__AVAILABLE DATA__:
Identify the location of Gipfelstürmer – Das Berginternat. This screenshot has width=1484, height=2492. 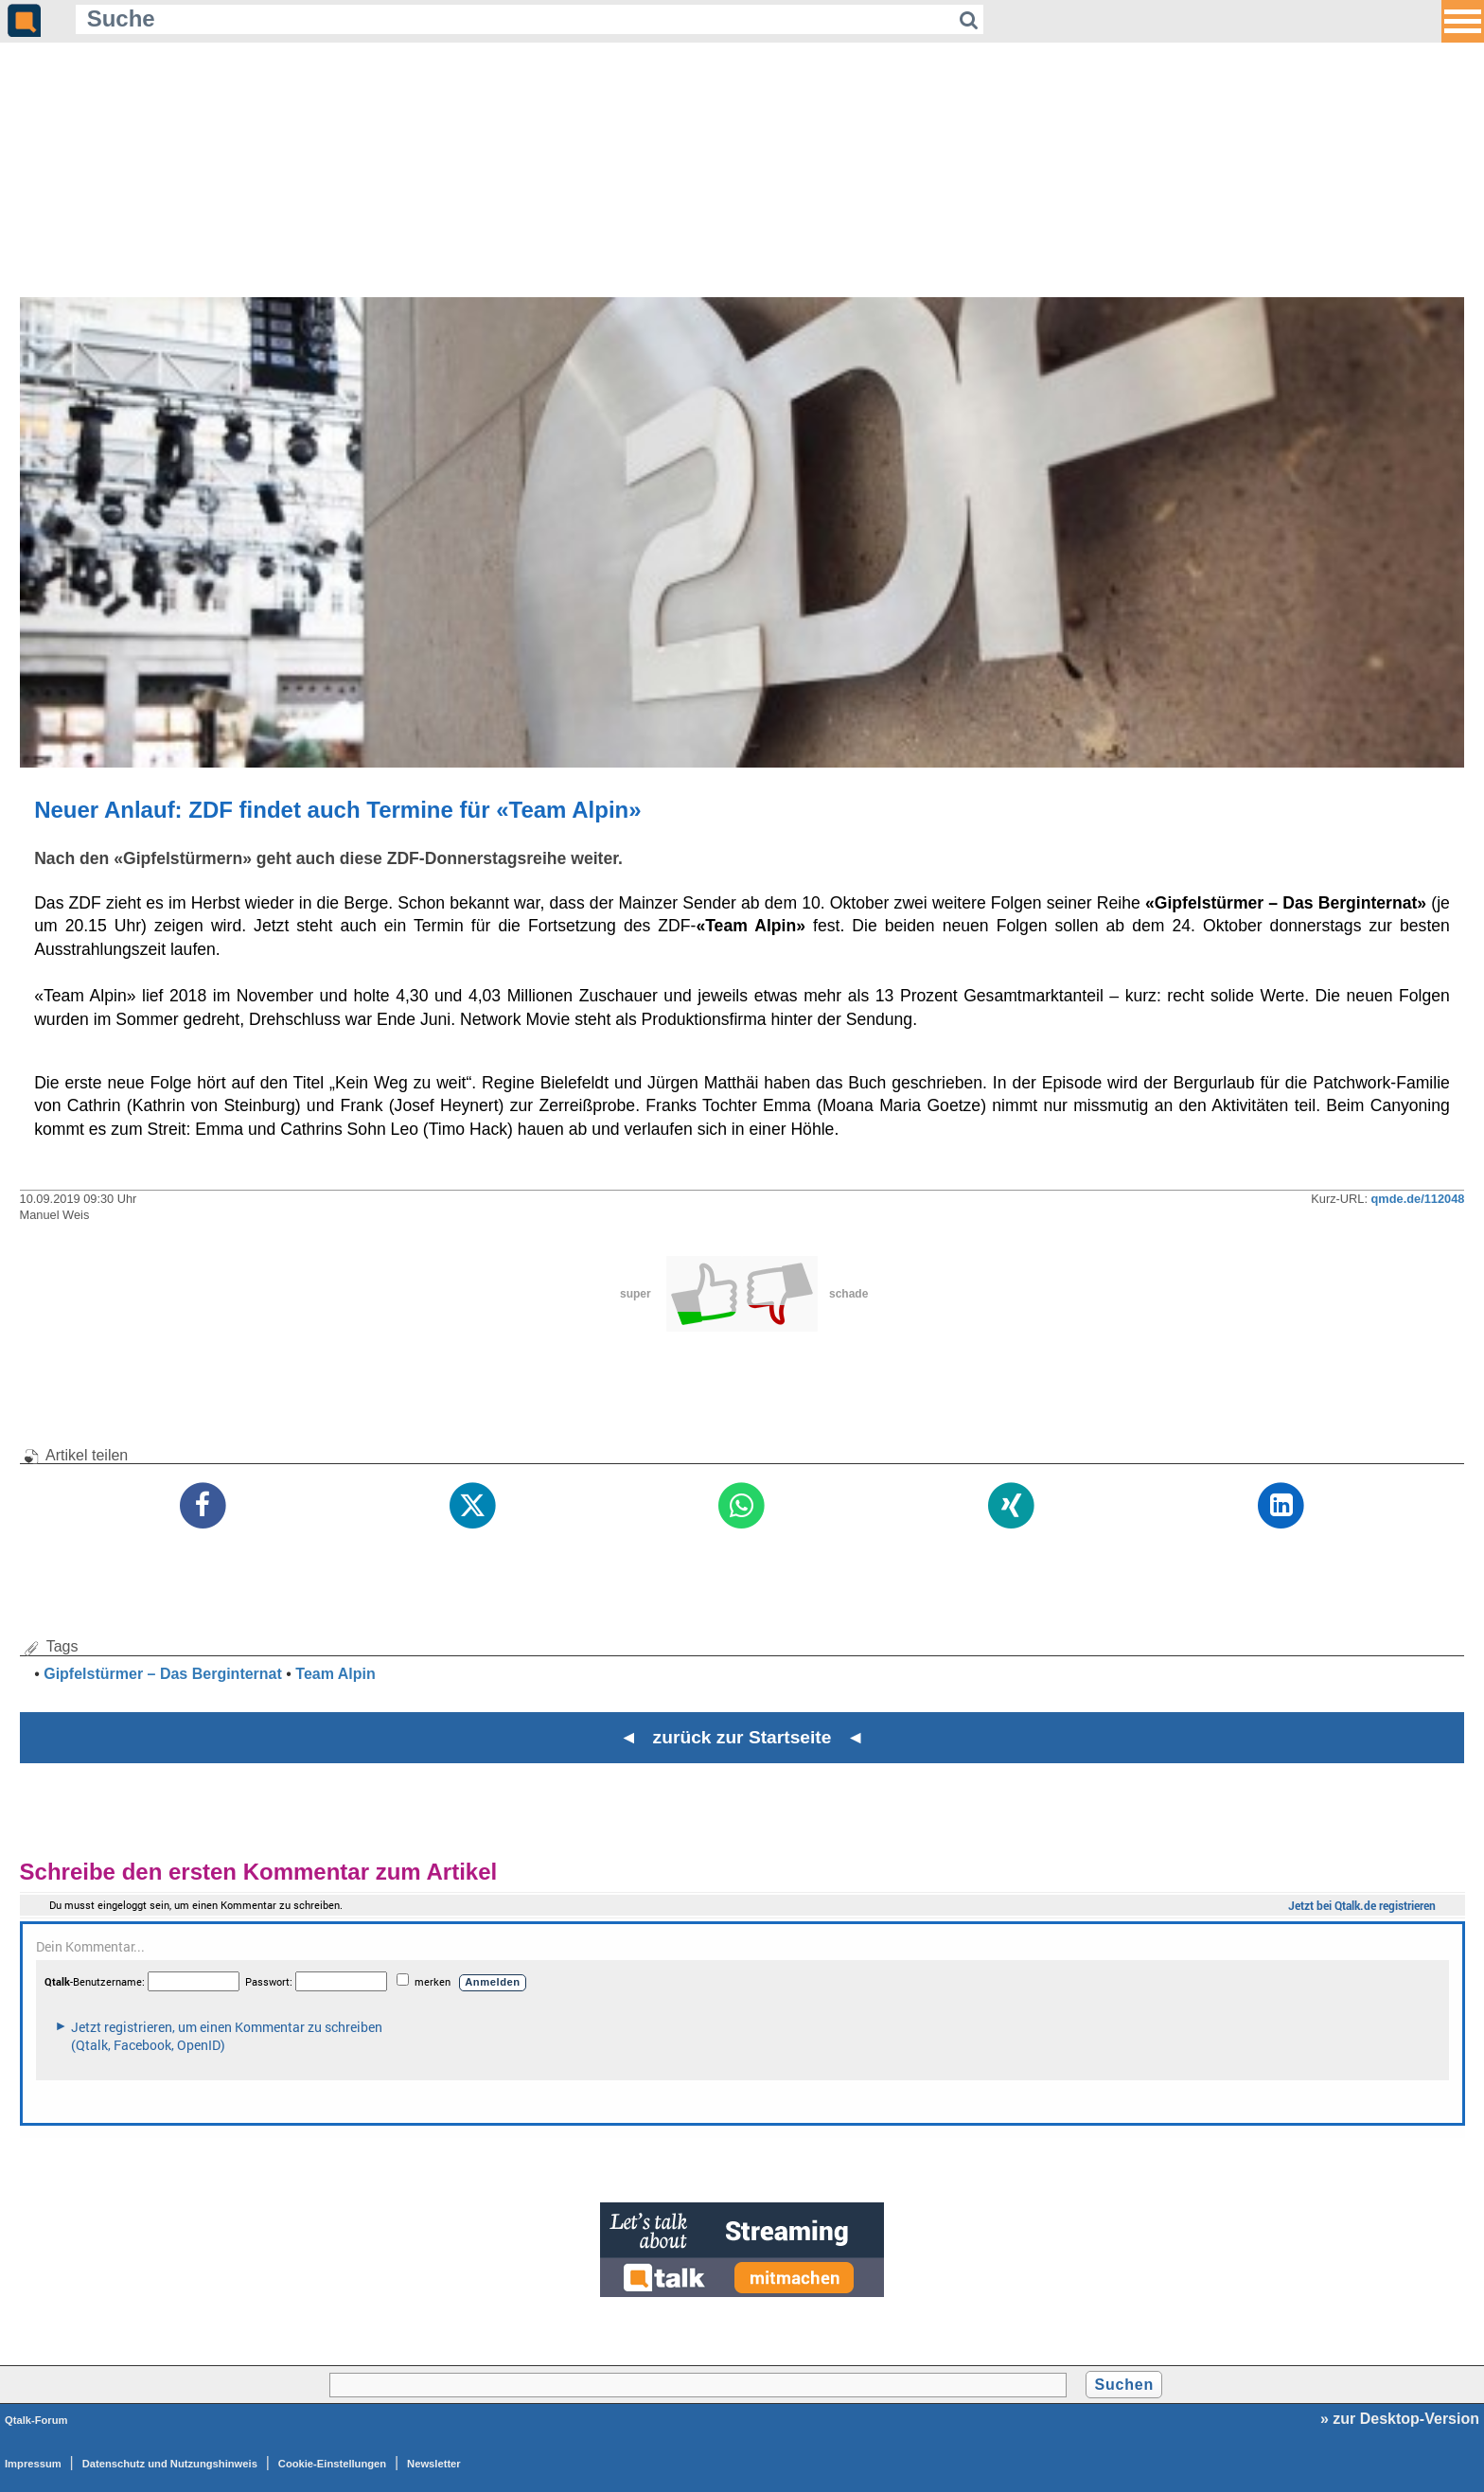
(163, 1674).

---

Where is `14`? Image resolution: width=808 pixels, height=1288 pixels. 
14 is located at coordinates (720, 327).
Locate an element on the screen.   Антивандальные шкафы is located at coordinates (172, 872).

__TASK DESCRIPTION__: Only one stretch of the entries above is wanted: the lines from the one containing "pixels, height=1288 pixels." through the one containing "Locate an element". Please reproduce it exactly.

__ANSWER TO THIS TASK__:
Where is `14`? Image resolution: width=808 pixels, height=1288 pixels. 
14 is located at coordinates (720, 327).
Locate an element on the screen.   Антивандальные шкафы is located at coordinates (172, 872).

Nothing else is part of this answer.